For more than a decade, Dr. Califano has championed what might be considered an end run around cancer mutations, focusing instead on identifying and blocking the networks of normal proteins—known as master regulators—hijacked by deranged DNA to spur tumor formation and sustain tumor growth. Prevent the signals those proteins send on behalf of a cancerous mutation, and the cancer itself screeches to a halt.

In February, the New York State Health Department approved for clinical use two tests based on Dr. Califano’s work. Marketed under the names DarwinOncoTarget and DarwinOncoTreat—and developed by DarwinHealth, a Manhattan-based biotech firm co-founded by Dr. Califano in 2015—the tests are available to oncologists and researchers through the Laboratory of Personalized Genomic Medicine in the Department of Pathology & Cell Biology. DarwinOncoTarget identifies all proteins in an individual’s tumor that are acting abnormally and for which an FDA-approved or investigational drug already exists.

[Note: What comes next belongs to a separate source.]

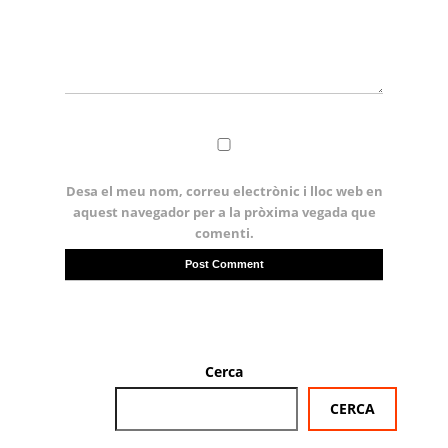
Desa el meu nom, correu electrònic i lloc web en
aquest navegador per a la pròxima vegada que
comenti.
Cerca
CERCA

DarwinOncoTreat homes in on the entire complement of master regulator proteins responsible for launching and maintaining a specific tumor to predict the drugs that, by interfering with these proteins, will most likely benefit the patient.

Startups like DarwinHealth have become an increasingly common vehicle for speeding innovative treatment approaches conceived within VP&S laboratories into clinical use, says Orin Herskowitz, Columbia University’s senior vice president of intellectual property and tech transfer and executive director of Columbia Technology Ventures. This year, more than 400 inventions emerged from the University’s research laboratories, generating more than 200 patent applications. Among the 100-plus licenses issued this year to commercial partners, more than two dozen were written to startups founded by Columbia faculty and students.